Litigating Immigration Cases in Federal Court
Author : Robert Pauw
Publisher :
Page : 998 pages
File Size : 14,23 MB
Release : 2020
Category : Emigration and immigration law
ISBN : 9781573704649
Author : Robert Pauw
Publisher :
Page : 998 pages
File Size : 14,23 MB
Release : 2020
Category : Emigration and immigration law
ISBN : 9781573704649
Author : Randy P. Auerbach
Publisher :
Page : 218 pages
File Size : 39,65 MB
Release : 2004
Category : Law
ISBN :
Author : Randy P. Auerbach
Publisher :
Page : 146 pages
File Size : 29,65 MB
Release : 2003-01-01
Category : Emigration and immigration law
ISBN : 9781573701327
Author : Charles H. Kuck
Publisher :
Page : 647 pages
File Size : 25,75 MB
Release : 2005-01-01
Category : Emigration and immigration law
ISBN : 9781573701839
Author : United States. Congress. Senate. Committee on the Judiciary
Publisher :
Page : 204 pages
File Size : 42,53 MB
Release : 2006
Category : Law
ISBN :
Author : Ira J. Kurzban
Publisher :
Page : 0 pages
File Size : 27,22 MB
Release : 2018
Category : Emigration and immigration law
ISBN :
Author : Rehka Sharma Crawford
Publisher :
Page : pages
File Size : 20,82 MB
Release : 2015
Category : Electronic books
ISBN :
Author : Leila Kawar
Publisher : Cambridge University Press
Page : 231 pages
File Size : 22,55 MB
Release : 2015-06-25
Category : Law
ISBN : 1316299503
What difference does law make in immigration policymaking? Since the 1970s, networks of progressive attorneys in both the US and France have attempted to use litigation to assert rights for non-citizens. Yet judicial engagement - while numerically voluminous - remains doctrinally curtailed. This study offers new insights into the constitutive role of law in immigration policymaking by focusing on the legal frames, narratives, and performances forged through action in court. Challenging the conventional wisdom that 'cause litigation' has little long-term impact on policymaking unless it produces broad rights-protective principles, this book shows that legal contestation can have important radiating effects on policy by reshaping how political actors approach immigration issues. Based on extensive fieldwork in the United States and France, this book explores the paths by which litigation has effected policy change in two paradigmatically different national contexts.

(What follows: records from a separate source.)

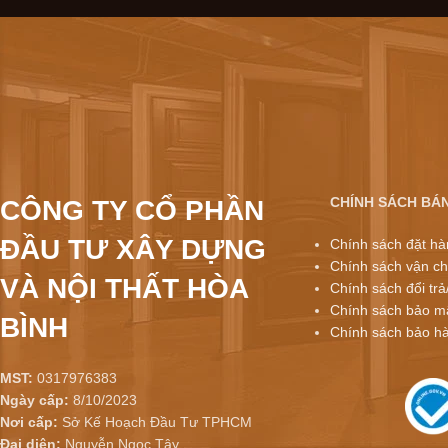
CHÍNH SÁCH BÁ
CÔNG TY CỔ PHẦN
ĐẦU TƯ XÂY DỰNG
Chính sách đặt hà
Chính sách vận ch
VÀ NỘI THẤT HÒA
Chính sách đổi trả
Chính sách bảo mậ
BÌNH
Chính sách bảo h
MST:
0317976383
Ngày cấp:
8/10/2023
Nơi cấp:
Sở Kế Hoạch Đầu Tư TPHCM
Đại diện:
Nguyễn Ngọc Tây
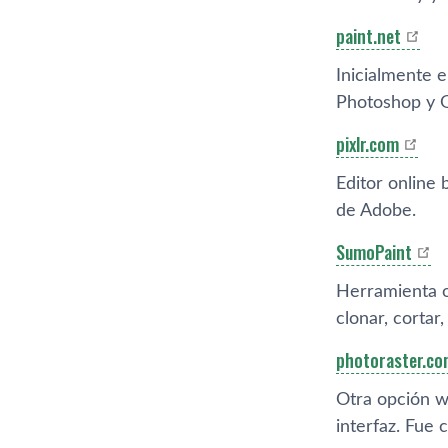
paint.net
Inicialmente e
Photoshop y G
pixlr.com
Editor online
de Adobe.
SumoPaint
Herramienta o
clonar, cortar
photoraster.co
Otra opción w
interfaz. Fue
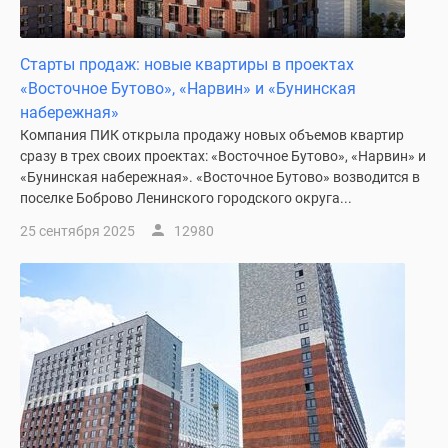
Старты продаж: новые квартиры в проектах
«Восточное Бутово», «Нарвин» и «Бунинская
набережная»
Компания ПИК открыла продажу новых объемов квартир
сразу в трех своих проектах: «Восточное Бутово», «Нарвин» и
«Бунинская набережная». «Восточное Бутово» возводится в
поселке Боброво Ленинского городского округа...
25 сентября 2025
12980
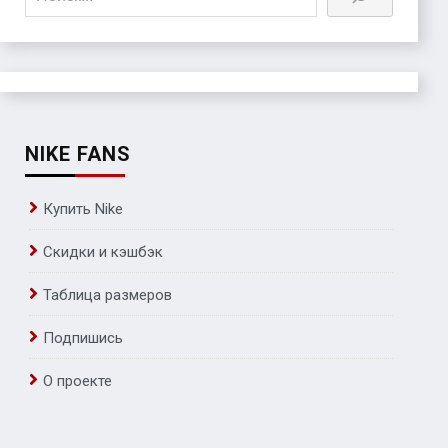
NIKE FANS
Купить Nike
Скидки и кэшбэк
Таблица размеров
Подпишись
О проекте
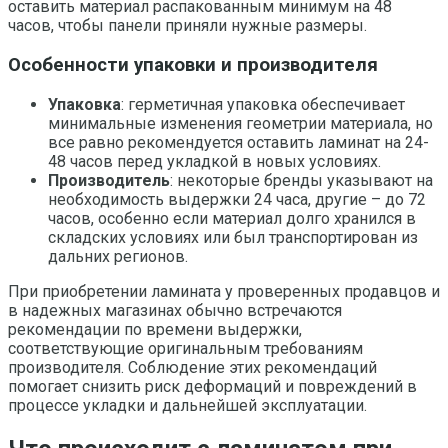
оставить материал распакованным минимум на 48
часов, чтобы панели приняли нужные размеры.
Особенности упаковки и производителя
Упаковка
: герметичная упаковка обеспечивает
минимальные изменения геометрии материала, но
все равно рекомендуется оставить ламинат на 24-
48 часов перед укладкой в новых условиях.
Производитель
: некоторые бренды указывают на
необходимость выдержки 24 часа, другие – до 72
часов, особенно если материал долго хранился в
складских условиях или был транспортирован из
дальних регионов.
При приобретении ламината у проверенных продавцов и
в надежных магазинах обычно встречаются
рекомендации по времени выдержки,
соответствующие оригинальным требованиям
производителя. Соблюдение этих рекомендаций
помогает снизить риск деформаций и повреждений в
процессе укладки и дальнейшей эксплуатации.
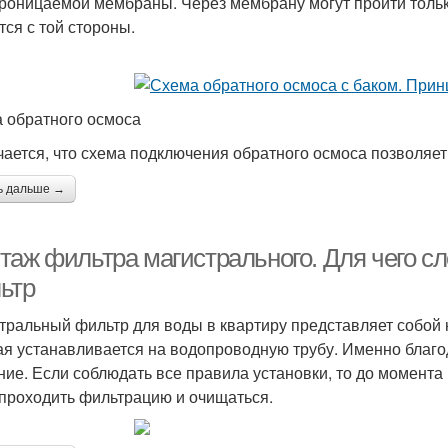
роницаемой мембраны. Через мембрану могут пройти тольк
тся с той стороны.
 обратного осмоса
ается, что схема подключения обратного осмоса позволяет 
ь дальше →
таж фильтра магистрального. Для чего с
ьтр
тральный фильтр для воды в квартиру представляет собой
ая устанавливается на водопроводную трубу. Именно благо
ние. Если соблюдать все правила установки, то до момента
 проходить фильтрацию и очищаться.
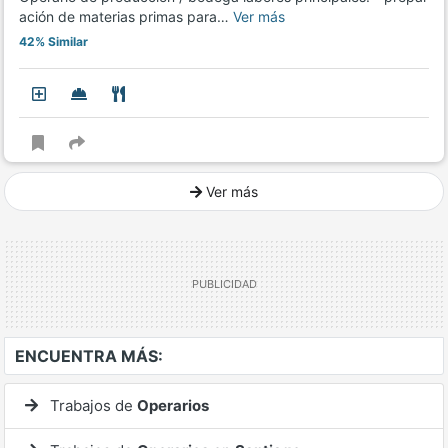
ación de materias primas para…
Ver más
42% Similar
Ver más
Ver mucho más
ENCUENTRA MÁS:
Trabajos de
Operarios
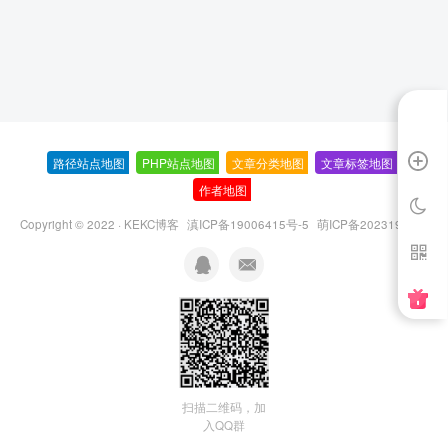
路径站点地图
-
PHP站点地图
-
文章分类地图
-
文章标签地图
-
作者地图
-
Copyright © 2022 ·
KEKC博客
滇ICP备19006415号-5
萌ICP备20231995号
扫描二维码，加
入QQ群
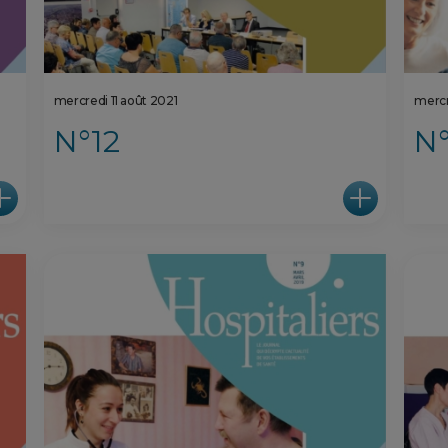
mercredi 11 août 2021
mercr
N°12
N°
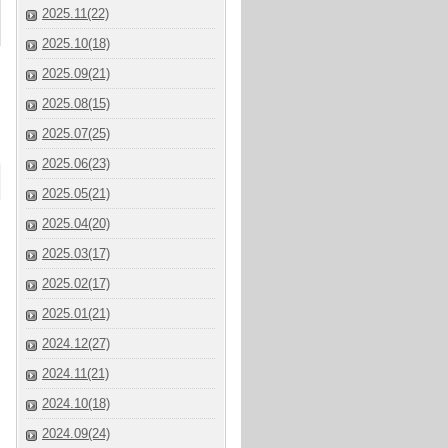
2025.11(22)
2025.10(18)
2025.09(21)
2025.08(15)
2025.07(25)
2025.06(23)
2025.05(21)
2025.04(20)
2025.03(17)
2025.02(17)
2025.01(21)
2024.12(27)
2024.11(21)
2024.10(18)
2024.09(24)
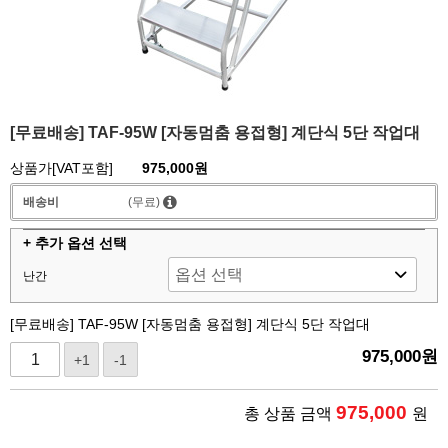
[무료배송] TAF-95W [자동멈춤 용접형] 계단식 5단 작업대
상품가[VAT포함]
975,000원
배송비
(무료)
+ 추가 옵션 선택
난간
[무료배송] TAF-95W [자동멈춤 용접형] 계단식 5단 작업대
975,000
원
+1
-1
975,000
총 상품 금액
원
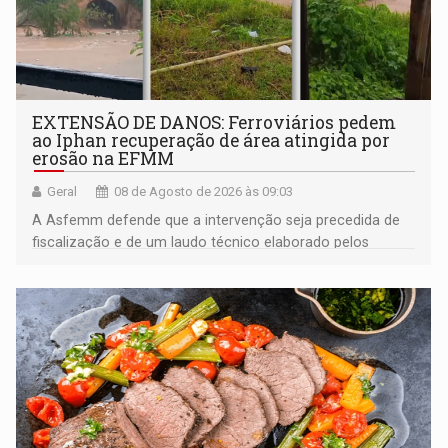
EXTENSÃO DE DANOS: Ferroviários pedem
ao Iphan recuperação de área atingida por
erosão na EFMM
Geral
08 de Agosto de 2026 às 09:03
A Asfemm defende que a intervenção seja precedida de
fiscalização e de um laudo técnico elaborado pelos
órgãos competentes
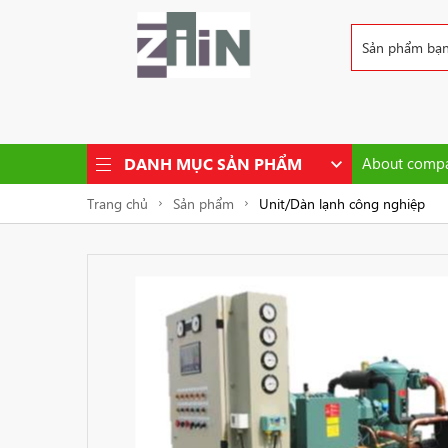
DANH MỤC SẢN PHẨM
About compa
Trang chủ
Sản phẩm
Unit/Dàn lạnh công nghiệp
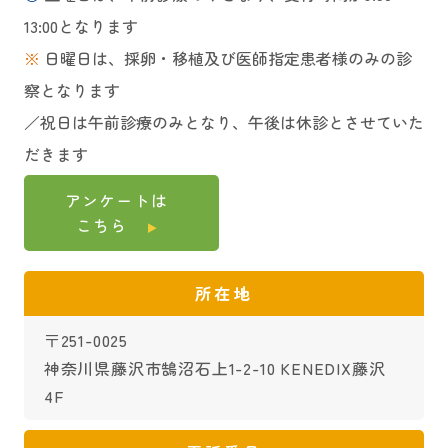
13:00となります
※
日曜日は、採卵・移植及び医師指定患者様のみの診
察となります
／祝日は午前診療のみとなり、午後は休診とさせていた
だきます
アンケートは
こちら
所在地
〒251-0025
神奈川県藤沢市鵠沼石上1-2-10 KENEDIX藤沢
4F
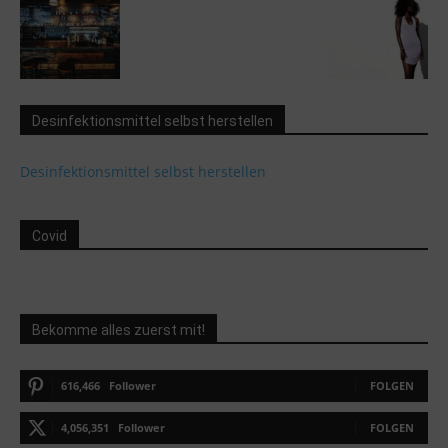
Desinfektionsmittel selbst herstellen
Desinfektionsmittel selbst herstellen
Covid
Bekomme alles zuerst mit!
616,466
Follower
FOLGEN
4,056,351
Follower
FOLGEN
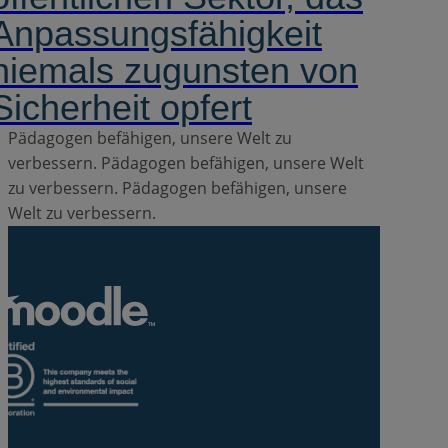
Anpassungsfähigkeit
niemals zugunsten von
Sicherheit opfert
Pädagogen befähigen, unsere Welt zu
verbessern.
Pädagogen befähigen, unsere Welt
zu verbessern.
Pädagogen befähigen, unsere
Welt zu verbessern.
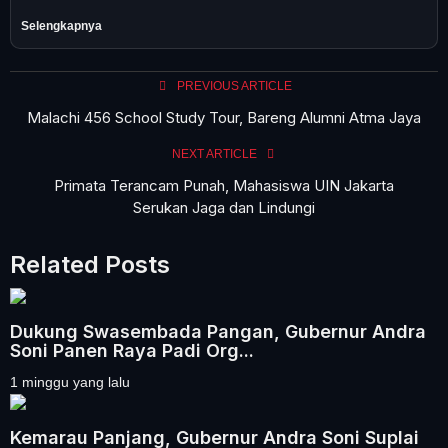
Selengkapnya
PREVIOUS ARTICLE
Malachi 456 School Study Tour, Bareng Alumni Atma Jaya
NEXT ARTICLE
Primata Terancam Punah, Mahasiswa UIN Jakarta
Serukan Jaga dan Lindungi
Related Posts
Dukung Swasembada Pangan, Gubernur Andra
Soni Panen Raya Padi Org...
1 minggu yang lalu
Kemarau Panjang, Gubernur Andra Soni Suplai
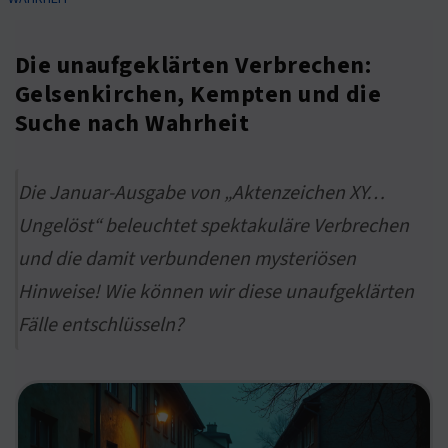
Die unaufgeklärten Verbrechen:
Gelsenkirchen, Kempten und die
Suche nach Wahrheit
Die Januar-Ausgabe von „Aktenzeichen XY…
Ungelöst“ beleuchtet spektakuläre Verbrechen
und die damit verbundenen mysteriösen
Hinweise! Wie können wir diese unaufgeklärten
Fälle entschlüsseln?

Author : Maureen O'Sullivan
Publisher :
Page : 254 pages
File Size : 15,53 MB
Release : 1994
Category : Deportation
ISBN : 9781878677501
Author : Laura Owen Beckman
Publisher :
Page : 194 pages
File Size : 20,99 MB
Release : 2018
Category : Emigration and immigration law
ISBN :
In recent decades, the United States has experienced a wave of immigration, an economic recession, and several terroristic attacks. In response, the government has scapegoated and blamed undocumented immigrants of color for recent social ills. As a result, a large share of government resources has been allocated to the enforcement and processing of immigration violations. Consequently, the number of immigration cases processed in U.S. federal courts has spiraled to nearly 50% of bookings and 34% of federal sentencing cases. Yet, immigration offenses have received little empirical attention in the courts and sentencing literature due in part to differences in the way immigration offenses are processed compared to other federal offense types, and relatedly, the empirical difficulties immigration offenses pose for analysis. Nevertheless, the increased representation of immigration offenses in federal courts, along with the punitive rhetoric and heightened social control targeting undocumented immigrants of color, warrants a comprehensive assessment of how immigration cases are processed in U.S. federal courts. Accordingly, this dissertation seeks to identify inequality in the processing of immigration cases by examining: 1) cumulative disadvantage within immigration cases; 2) contextual disparity and how social context interacts with ethnicity to influence multiple federal court outcomes within immigration cases; and 3) ethnic disparity within immigration cases over time. Data come from the Federal Justice Statistics Program Data Series, the U.S. Census, the Uniform Crime Reports, Leip's Atlas of U.S. Presidential Elections, the National Judicial Center, and the U.S. Department of Justice. The quantitative analysis addresses the first question by employing a cumulative disadvantage approach where multiple decision points are considered and the effects of prior stages on subsequent outcomes. The quantitative analysis proceeds to address the second question by using multilevel modeling for multiple court outcomes. The longitudinal analysis is separately conducted on sentence length for 18-year data, from 1994 through 2012, to assess racial and ethnic disparity over time.The results indicate that cumulative disadvantage is present within immigration cases, that social context influences certain decision points, and that ethnic disparity has diminished over time in some districts.